## [Supplied records]

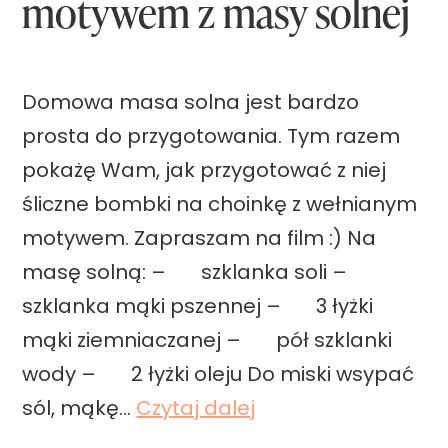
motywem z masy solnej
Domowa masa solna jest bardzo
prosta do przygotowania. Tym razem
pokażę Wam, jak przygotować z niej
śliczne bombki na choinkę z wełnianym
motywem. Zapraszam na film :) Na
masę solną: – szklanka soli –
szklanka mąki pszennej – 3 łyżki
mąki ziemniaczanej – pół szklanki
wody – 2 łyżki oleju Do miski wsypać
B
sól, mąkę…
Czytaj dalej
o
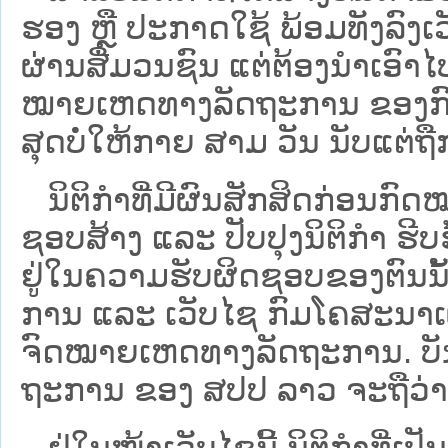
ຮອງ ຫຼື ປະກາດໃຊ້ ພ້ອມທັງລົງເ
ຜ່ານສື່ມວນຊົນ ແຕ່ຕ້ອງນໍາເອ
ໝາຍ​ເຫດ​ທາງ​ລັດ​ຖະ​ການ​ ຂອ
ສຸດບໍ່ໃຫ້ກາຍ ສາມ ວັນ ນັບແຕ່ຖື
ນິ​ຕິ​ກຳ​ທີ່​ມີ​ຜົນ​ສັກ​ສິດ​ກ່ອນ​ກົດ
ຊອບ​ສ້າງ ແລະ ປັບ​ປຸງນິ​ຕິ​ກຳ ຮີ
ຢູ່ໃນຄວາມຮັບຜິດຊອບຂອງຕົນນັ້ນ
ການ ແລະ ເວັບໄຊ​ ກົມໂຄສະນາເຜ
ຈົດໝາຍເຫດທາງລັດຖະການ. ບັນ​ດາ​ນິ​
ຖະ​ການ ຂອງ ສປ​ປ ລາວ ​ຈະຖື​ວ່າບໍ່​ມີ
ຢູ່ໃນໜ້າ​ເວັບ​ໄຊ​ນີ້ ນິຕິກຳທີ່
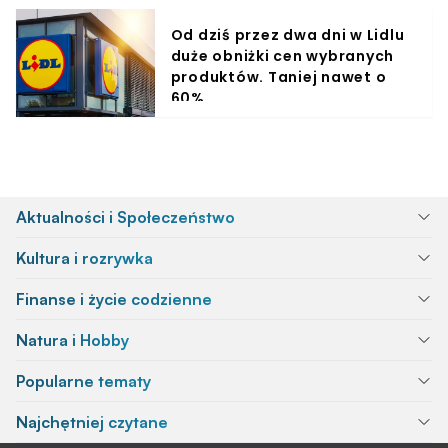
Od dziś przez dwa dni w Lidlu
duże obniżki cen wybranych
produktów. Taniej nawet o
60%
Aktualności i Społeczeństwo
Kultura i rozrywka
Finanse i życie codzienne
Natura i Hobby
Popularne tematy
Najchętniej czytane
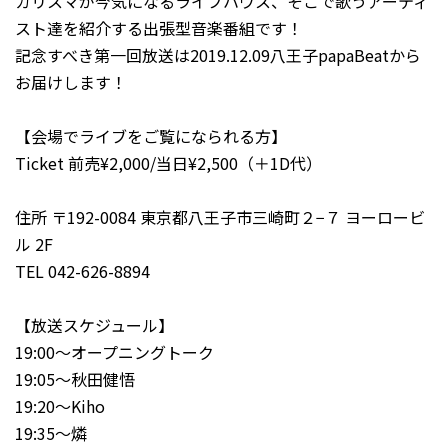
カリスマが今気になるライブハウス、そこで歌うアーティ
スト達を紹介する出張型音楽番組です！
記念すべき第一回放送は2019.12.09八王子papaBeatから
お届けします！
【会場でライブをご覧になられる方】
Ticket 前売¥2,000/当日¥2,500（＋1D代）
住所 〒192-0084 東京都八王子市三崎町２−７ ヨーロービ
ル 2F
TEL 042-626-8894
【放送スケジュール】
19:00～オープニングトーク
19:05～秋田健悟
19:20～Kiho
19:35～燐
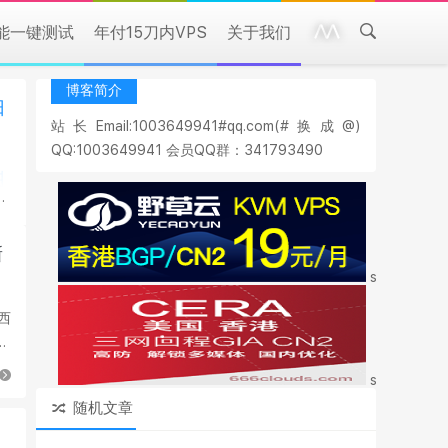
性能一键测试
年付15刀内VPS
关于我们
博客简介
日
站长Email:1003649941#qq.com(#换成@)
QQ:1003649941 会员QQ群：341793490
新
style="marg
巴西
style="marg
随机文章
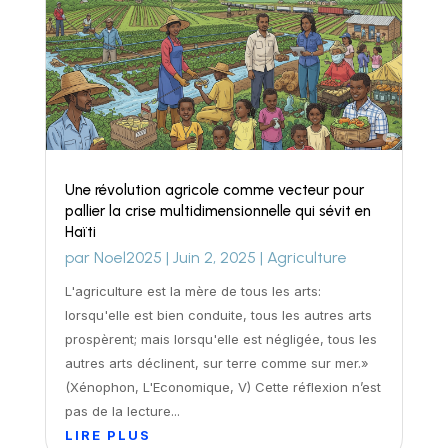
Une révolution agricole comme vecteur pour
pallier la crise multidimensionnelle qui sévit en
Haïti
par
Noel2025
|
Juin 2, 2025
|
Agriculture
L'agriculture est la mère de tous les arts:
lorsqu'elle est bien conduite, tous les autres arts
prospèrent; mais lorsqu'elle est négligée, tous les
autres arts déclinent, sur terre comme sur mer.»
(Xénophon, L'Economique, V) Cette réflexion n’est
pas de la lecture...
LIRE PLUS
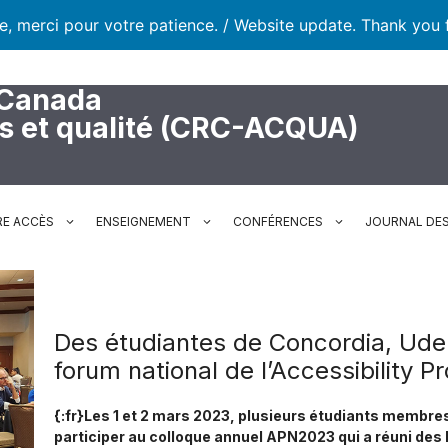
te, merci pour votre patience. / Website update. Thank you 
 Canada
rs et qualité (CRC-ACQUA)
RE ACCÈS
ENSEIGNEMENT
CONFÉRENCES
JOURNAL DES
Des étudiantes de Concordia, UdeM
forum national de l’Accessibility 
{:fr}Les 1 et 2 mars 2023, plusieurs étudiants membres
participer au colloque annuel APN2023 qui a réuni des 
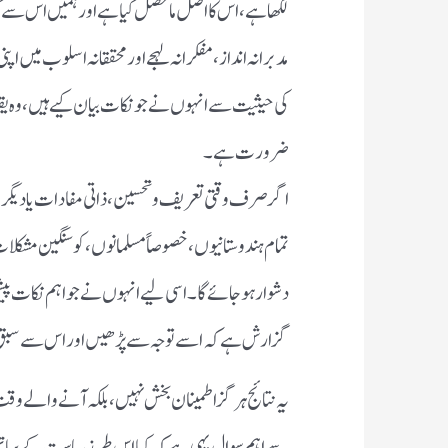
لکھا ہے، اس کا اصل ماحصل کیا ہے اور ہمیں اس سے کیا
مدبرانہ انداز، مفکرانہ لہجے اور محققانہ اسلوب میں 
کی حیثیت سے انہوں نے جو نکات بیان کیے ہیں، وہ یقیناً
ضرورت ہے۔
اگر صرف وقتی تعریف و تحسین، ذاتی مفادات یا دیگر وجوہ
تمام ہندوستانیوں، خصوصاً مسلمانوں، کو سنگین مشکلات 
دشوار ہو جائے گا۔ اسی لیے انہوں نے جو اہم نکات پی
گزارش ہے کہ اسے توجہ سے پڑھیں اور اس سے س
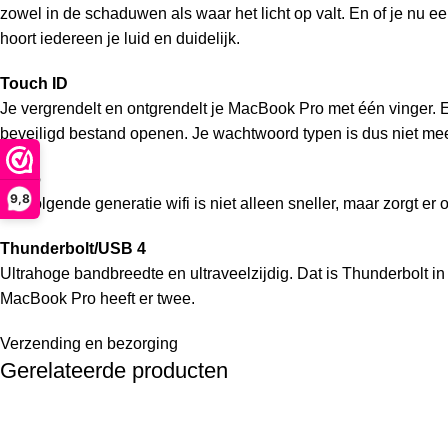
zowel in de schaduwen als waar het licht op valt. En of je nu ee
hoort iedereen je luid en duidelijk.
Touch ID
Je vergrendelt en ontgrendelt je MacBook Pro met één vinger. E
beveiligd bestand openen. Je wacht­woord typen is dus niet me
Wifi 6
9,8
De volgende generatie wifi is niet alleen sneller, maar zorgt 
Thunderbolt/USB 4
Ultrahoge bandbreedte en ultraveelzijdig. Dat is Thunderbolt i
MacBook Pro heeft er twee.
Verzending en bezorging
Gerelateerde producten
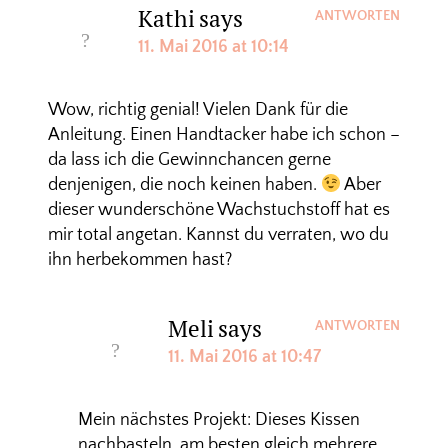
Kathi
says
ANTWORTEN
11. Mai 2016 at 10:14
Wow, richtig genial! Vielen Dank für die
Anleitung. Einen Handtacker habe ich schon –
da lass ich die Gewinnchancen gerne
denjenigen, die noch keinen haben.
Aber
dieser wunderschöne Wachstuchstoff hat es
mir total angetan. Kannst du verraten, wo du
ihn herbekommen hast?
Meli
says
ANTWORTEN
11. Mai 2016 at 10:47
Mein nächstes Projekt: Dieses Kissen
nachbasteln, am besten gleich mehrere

--

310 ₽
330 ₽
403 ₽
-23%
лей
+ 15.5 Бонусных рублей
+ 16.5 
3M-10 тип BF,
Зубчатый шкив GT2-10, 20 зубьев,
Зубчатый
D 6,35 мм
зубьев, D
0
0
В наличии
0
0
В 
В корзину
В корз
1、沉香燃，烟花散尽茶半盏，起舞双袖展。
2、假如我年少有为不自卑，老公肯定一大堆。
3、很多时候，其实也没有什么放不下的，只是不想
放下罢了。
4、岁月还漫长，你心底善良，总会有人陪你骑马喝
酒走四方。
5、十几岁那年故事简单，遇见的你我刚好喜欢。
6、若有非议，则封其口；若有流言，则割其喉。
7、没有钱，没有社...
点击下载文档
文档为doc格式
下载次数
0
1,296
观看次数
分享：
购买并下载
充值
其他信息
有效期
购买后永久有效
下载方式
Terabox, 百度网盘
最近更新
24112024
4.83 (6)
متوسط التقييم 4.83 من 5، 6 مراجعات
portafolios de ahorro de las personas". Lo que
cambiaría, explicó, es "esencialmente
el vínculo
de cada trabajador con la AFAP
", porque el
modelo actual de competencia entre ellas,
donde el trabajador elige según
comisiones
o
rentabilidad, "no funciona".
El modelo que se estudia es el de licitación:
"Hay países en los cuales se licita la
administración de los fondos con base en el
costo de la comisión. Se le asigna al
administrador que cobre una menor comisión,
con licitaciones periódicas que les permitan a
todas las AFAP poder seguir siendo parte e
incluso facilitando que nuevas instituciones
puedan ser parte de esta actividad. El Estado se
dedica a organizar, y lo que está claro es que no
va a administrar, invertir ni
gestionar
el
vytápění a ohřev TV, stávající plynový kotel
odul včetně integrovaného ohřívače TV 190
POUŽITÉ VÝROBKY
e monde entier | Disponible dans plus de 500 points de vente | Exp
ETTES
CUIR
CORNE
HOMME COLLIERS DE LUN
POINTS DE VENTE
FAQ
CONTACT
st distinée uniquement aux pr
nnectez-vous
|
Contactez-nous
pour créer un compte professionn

--

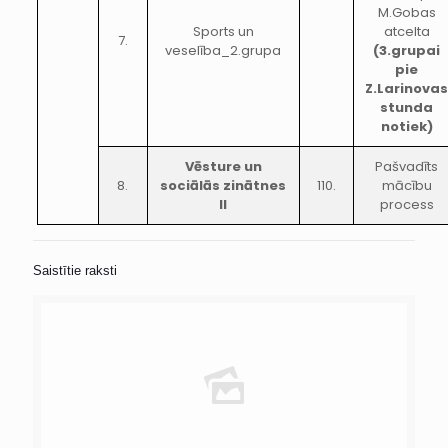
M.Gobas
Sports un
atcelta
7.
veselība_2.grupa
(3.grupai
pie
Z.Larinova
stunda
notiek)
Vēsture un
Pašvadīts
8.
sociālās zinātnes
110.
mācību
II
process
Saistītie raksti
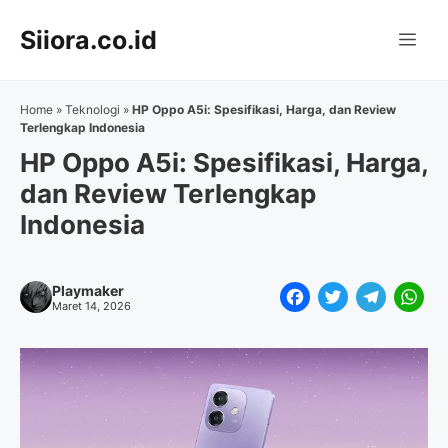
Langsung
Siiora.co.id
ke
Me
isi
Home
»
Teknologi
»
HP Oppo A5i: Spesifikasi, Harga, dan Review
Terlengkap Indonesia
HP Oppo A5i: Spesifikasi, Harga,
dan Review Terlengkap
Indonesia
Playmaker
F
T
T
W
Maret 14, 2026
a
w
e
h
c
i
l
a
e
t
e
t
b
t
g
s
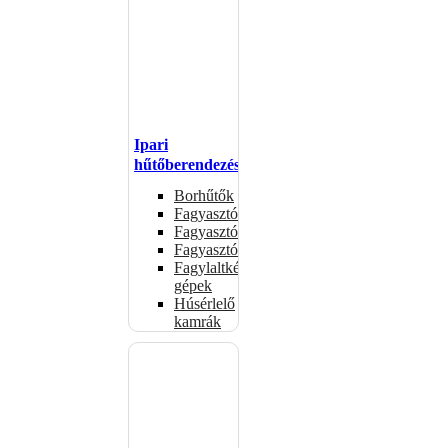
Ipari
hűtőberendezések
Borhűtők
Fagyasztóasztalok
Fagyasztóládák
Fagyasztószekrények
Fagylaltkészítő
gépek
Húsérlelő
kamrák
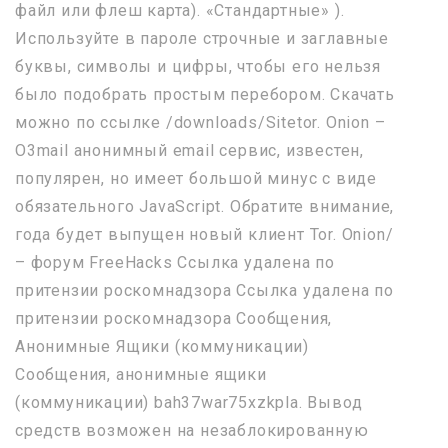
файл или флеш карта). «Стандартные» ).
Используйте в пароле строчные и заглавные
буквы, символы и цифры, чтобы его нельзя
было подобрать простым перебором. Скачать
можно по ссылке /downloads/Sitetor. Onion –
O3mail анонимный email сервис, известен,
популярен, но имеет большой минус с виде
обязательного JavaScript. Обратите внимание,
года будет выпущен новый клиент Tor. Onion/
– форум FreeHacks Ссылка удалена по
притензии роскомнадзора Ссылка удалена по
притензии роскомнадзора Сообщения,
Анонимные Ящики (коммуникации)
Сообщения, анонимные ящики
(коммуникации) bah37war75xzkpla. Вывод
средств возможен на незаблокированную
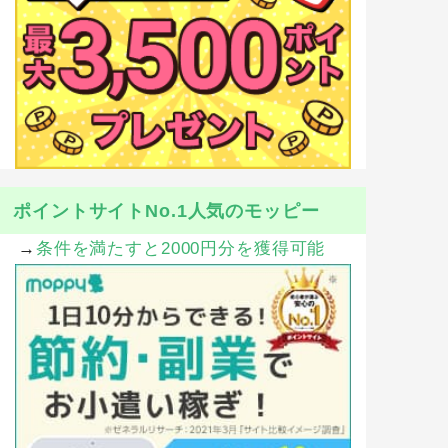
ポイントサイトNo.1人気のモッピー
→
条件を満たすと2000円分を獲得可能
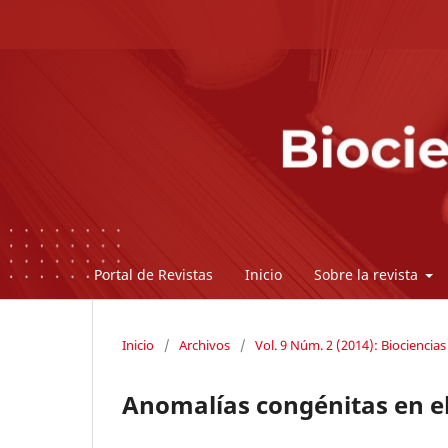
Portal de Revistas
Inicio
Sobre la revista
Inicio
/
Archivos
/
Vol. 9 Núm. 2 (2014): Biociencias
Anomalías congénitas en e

## [Task objective]
Gather all lines of the records that include the word "pour".

## [Result of the exercise]
Une révolution agricole comme vecteur pour
te, merci pour votre patience. / Website update. Thank you 
pour créer un compte professionn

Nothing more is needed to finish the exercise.